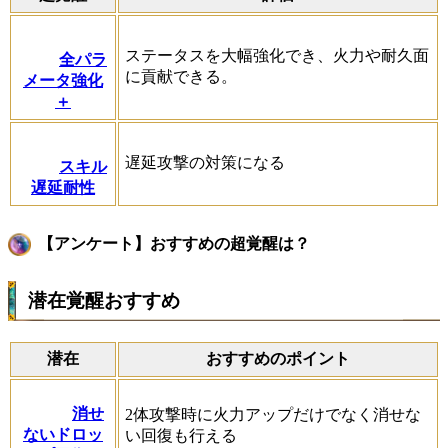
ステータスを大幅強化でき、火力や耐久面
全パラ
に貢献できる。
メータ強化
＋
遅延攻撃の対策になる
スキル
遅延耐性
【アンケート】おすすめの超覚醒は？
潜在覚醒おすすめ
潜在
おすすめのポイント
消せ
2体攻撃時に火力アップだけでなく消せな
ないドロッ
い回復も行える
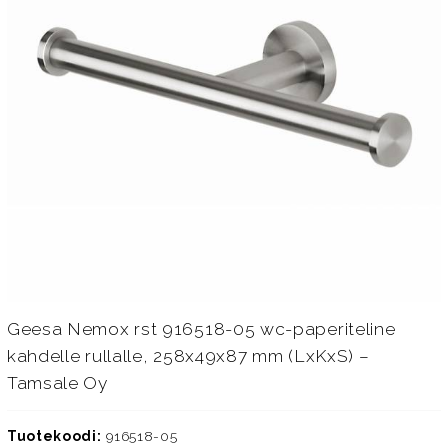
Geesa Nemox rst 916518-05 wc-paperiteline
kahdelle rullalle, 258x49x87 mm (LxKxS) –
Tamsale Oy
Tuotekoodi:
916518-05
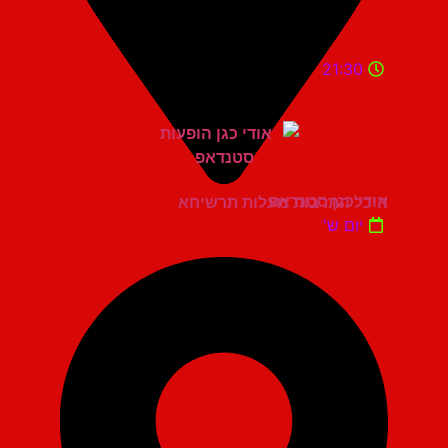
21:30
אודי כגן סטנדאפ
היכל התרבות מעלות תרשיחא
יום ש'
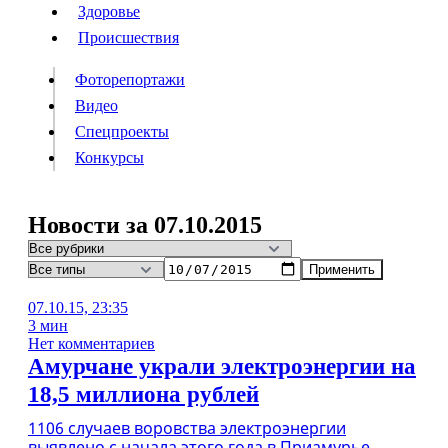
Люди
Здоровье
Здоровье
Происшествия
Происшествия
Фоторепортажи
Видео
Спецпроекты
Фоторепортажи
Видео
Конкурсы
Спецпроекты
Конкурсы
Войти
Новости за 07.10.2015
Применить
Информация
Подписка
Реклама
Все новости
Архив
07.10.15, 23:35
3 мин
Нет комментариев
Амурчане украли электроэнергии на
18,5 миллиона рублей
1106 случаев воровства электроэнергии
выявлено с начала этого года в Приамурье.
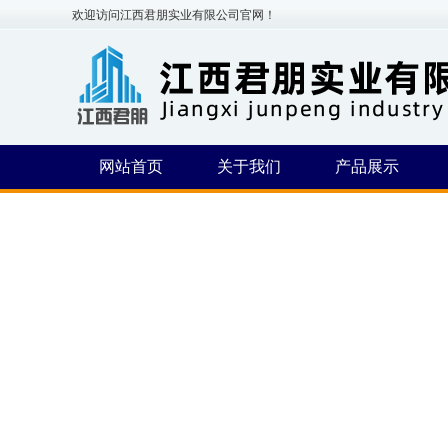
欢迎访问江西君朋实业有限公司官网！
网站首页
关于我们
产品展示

————

Please repeat each record exactly and keep every picture out of the copy.

▶ [Your response]:
ステータスを大幅強化でき、火力や耐久面
全パラ
に貢献できる。
メータ強化
＋
遅延攻撃の対策になる
スキル
遅延耐性
【アンケート】おすすめの超覚醒は？
潜在覚醒おすすめ
潜在
おすすめのポイント
消せ
2体攻撃時に火力アップだけでなく消せな
ないドロッ
い回復も行える
Geesa Nemox rst 916518-05 wc-paperiteline
kahdelle rullalle, 258x49x87 mm (LxKxS) –
Tamsale Oy
Tuotekoodi:
916518-05
21:30
אודי כגן סטנדאפ
היכל התרבות מעלות תרשיחא
יום ש'
Люди
Здоровье
Здоровье
Происшествия
Происшествия
Фоторепортажи
Видео
Спецпроекты
Фоторепортажи
Видео
Конкурсы
Спецпроекты
Конкурсы
Войти
Новости за 07.10.2015
Применить
Информация
Подписка
Реклама
Все новости
Архив
07.10.15, 23:35
3 мин
Нет комментариев
Амурчане украли электроэнергии на
18,5 миллиона рублей
1106 случаев воровства электроэнергии
выявлено с начала этого года в Приамурье.
欢迎访问江西君朋实业有限公司官网！
网站首页
关于我们
产品展示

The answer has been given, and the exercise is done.